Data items

::::::::::

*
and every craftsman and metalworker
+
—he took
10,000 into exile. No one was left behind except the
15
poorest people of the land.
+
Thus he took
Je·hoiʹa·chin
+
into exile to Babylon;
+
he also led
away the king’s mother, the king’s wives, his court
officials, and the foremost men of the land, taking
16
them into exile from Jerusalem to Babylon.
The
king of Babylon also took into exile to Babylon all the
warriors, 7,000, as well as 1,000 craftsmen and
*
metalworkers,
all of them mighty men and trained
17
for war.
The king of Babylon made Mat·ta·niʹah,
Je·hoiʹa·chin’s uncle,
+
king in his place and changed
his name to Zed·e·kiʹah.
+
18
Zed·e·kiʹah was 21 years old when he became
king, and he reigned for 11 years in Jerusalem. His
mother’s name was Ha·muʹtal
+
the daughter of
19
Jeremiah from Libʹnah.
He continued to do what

::::::::::

WHAT IS NEEDED
Transcribe the data in full, keeping every character.

WRITTEN RESPONSE
*
and every craftsman and metalworker
+
—he took
10,000 into exile. No one was left behind except the
15
poorest people of the land.
+
Thus he took
Je·hoiʹa·chin
+
into exile to Babylon;
+
he also led
away the king’s mother, the king’s wives, his court
officials, and the foremost men of the land, taking
16
them into exile from Jerusalem to Babylon.
The
king of Babylon also took into exile to Babylon all the
warriors, 7,000, as well as 1,000 craftsmen and
*
metalworkers,
all of them mighty men and trained
17
for war.
The king of Babylon made Mat·ta·niʹah,
Je·hoiʹa·chin’s uncle,
+
king in his place and changed
his name to Zed·e·kiʹah.
+
18
Zed·e·kiʹah was 21 years old when he became
king, and he reigned for 11 years in Jerusalem. His
mother’s name was Ha·muʹtal
+
the daughter of
19
Jeremiah from Libʹnah.
He continued to do what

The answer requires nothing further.